Many people of my acquaintance use the terms "sympathy," "empathy," and "compassion" interchangeably. I believe that they have different meanings and applications. It seems to me that compassion is entering into, or sharing, a feeling with another; this is accompanied by a willingness to act. Empathy is the sharing of feeling with a desire to absorb some of the energy, but not to necessarily act. Sympathy is the projecting of one's own feeling on another.
If I have compassion, I too have an emotional investment in the resolution of another's problem or feelings. I will look for ways to share the other's burden. When I empathize, I am emotionally present for the other. In sympathy, I simply acknowledge that you have a given feeling. I like to think that compassion is a sharing of the love of the Infinite in all of us; that we are all bound together by the same spark of creation. I believe that what hurts one bit of creation hurts all of us, and that what heals one soul heals a bit of all.

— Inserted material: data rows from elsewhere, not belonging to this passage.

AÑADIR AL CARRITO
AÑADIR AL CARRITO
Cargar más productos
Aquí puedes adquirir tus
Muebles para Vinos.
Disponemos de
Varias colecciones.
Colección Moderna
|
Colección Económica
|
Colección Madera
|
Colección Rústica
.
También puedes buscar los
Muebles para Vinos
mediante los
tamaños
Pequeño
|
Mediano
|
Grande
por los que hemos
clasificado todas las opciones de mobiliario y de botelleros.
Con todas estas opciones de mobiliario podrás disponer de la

Many also seem to loosely use "motivation" and "manipulation." My yardstick for these terms is how they are used to effect the one who is being led to act. If I encourage action of another with selfish motives on my part, that is manipulation. If I support action for the betterment of others, that is motivation.
What does all this have to do with faith? I believe that to become one again in Eternity, we must seek to be more compassionate, even of those we feel are our enemies. We must also ask ourselves if our leaders are acting as motivating forces or simply manipulating us for their own selfish ends.
Compassion is the only known path to peace. The Buddha, Abraham, Moses, The Christ all sought to motivate their followers to live lives of compassion in order to promote community (unity with others) -- "on earth as it is in Heaven."